© INTERNETf1.fr : Vous lancez aujourd’hui le RIAM, réseau pour la recherche et l’innovation en audiovisuel et multimédia. Quel est l'objectif de cette structure ?
Christian Pierret : Il s’agit de la création d’un nouveau réseau qui va regrouper des laboratoires privés et publics, des entreprises petites ou grandes, voire même très petites. L’Etat s'efforcera d'assurer des partenariats entre l’ensemble des intervenants sur la base des premiers acquis d’un programme que j’avais lancé il y a 3 ans. Le PRIAMM, (programme audiovisuel multimédia) rassemblait un très grand nombre d’acteurs pour faciliter la circulation, le partage d’informations et la création de valeurs par les entreprises. Au cours des trois dernières années, nous avions engagé à peu près 133 millions de francs pour 65 projets. Aujourd'hui, nous engageons 135 millions de francs par an. C’est vraiment une synergie entre l’Etat et les entreprises.

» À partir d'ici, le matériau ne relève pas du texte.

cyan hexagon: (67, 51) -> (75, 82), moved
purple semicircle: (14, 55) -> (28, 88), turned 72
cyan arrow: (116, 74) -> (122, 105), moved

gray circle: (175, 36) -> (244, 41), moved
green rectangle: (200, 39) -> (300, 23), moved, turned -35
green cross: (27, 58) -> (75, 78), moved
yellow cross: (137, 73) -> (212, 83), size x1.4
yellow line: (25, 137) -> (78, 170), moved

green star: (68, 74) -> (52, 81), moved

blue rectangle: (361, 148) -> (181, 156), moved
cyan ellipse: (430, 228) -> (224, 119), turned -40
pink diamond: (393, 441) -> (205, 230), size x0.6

Tf1.fr : Comment aller vous choisir les projets ?
C’est vraiment moderne, novateur que de considérer que l'Etat n’a pas à se substituer à l’initiative privée ou publique mais à en être l’initiateur et à soutenir des projets qui, sans ce soutien, n’auraient pas vu le jour", Christian Pierret. |
Christian Pierret : Nous allons lancer des appels à propositions au cours des prochaines semaines. Le président du RIAM est Jean-Charles Hourcade, dirigeant de Thomson Multimédia. Il réunira un conseil d’orientation qui gèrera ce réseau avec des créateurs, des opérateurs, des fournisseurs de technologies, des créateurs et concepteurs d’équipements.

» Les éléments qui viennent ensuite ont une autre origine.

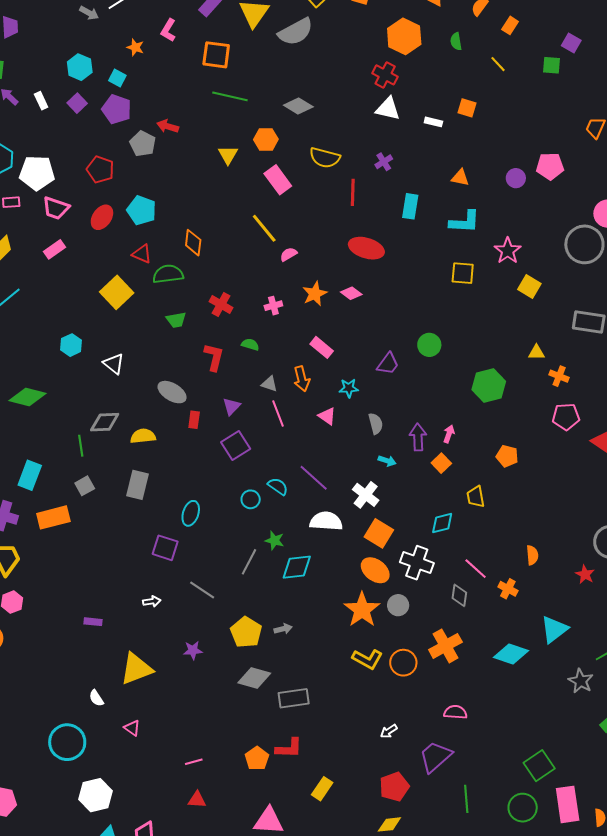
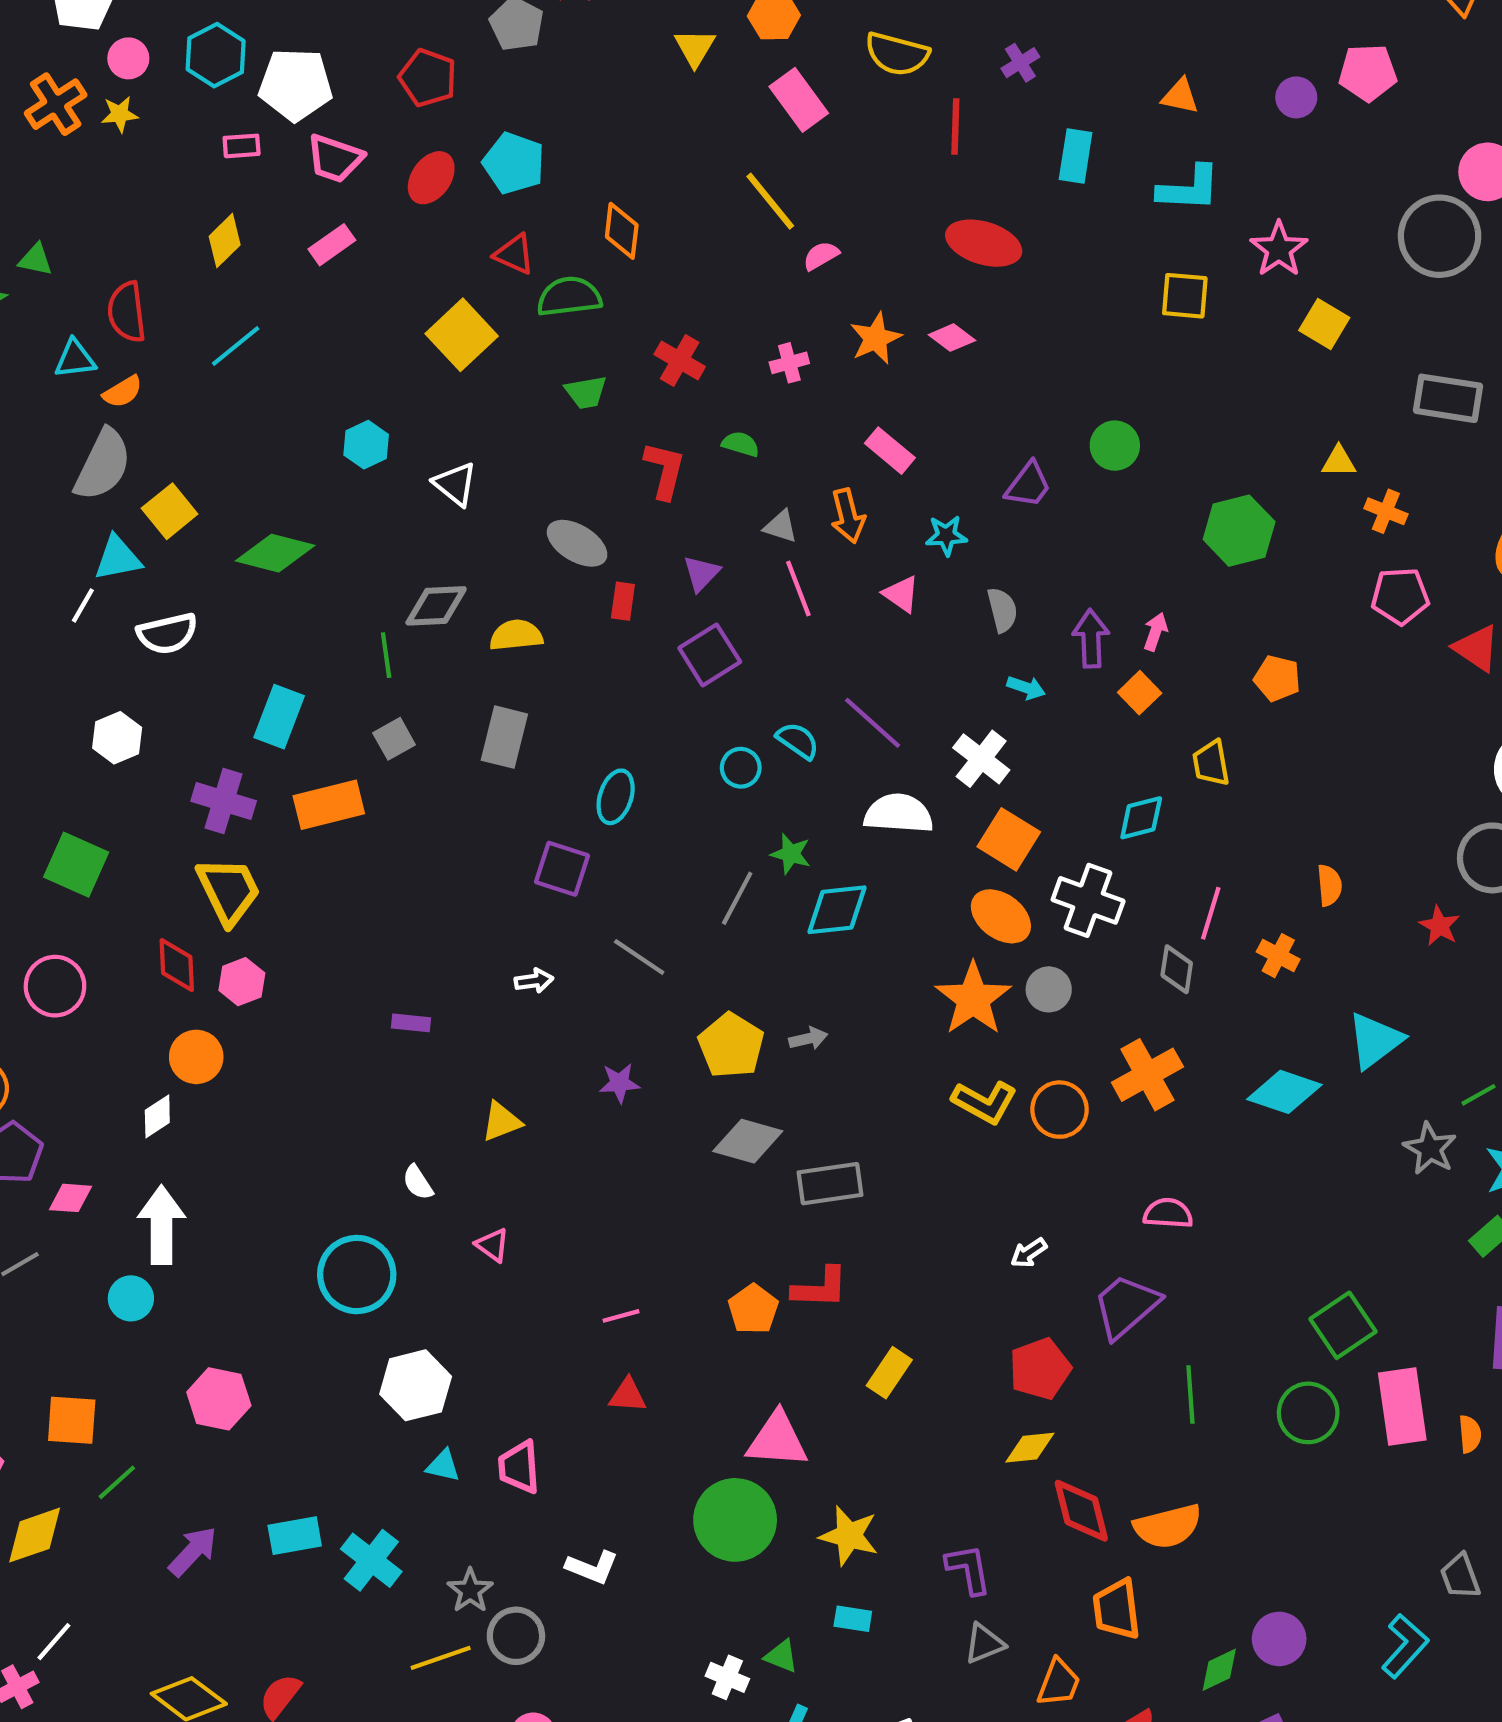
pink line: (476, 569) -> (1211, 913), turned 65
yellow triangle: (136, 669) -> (501, 1122), size x0.6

Tf1.fr : Quel est le profil parfait du candidat à un financement du RIAM et quels types de projet privilégirez-vous ?
Christian Pierret : Ce sont des entreprises qui postuleront individuellement ou en groupe ou bien des laboratoires, des sociétés d’études… Le programme PRIAMM par exemple avait travaillé sur des thèmes comme la numérisation de la chaîne du cinéma, sur l’animation et l’image de synthèse, sur une édition électronique et des programmes interactifs, qui sont l’avenir grand public du multimédia, sur l’indexation des contenus et la gestion des flux audiovisuels. Nous avions également abordé non pas des questions techniques mais juridiques, comme la protection des droits d’auteur.
Tf1.fr : On pourrait comparer le RIAM à une sorte "d'incubateur public". Est-ce le rôle de l'Etat de subventionner des projets de ce type ? Le marché, et notamment les sections recherche et développement des sociétés n'auraient-elles pas pu s'en charger ?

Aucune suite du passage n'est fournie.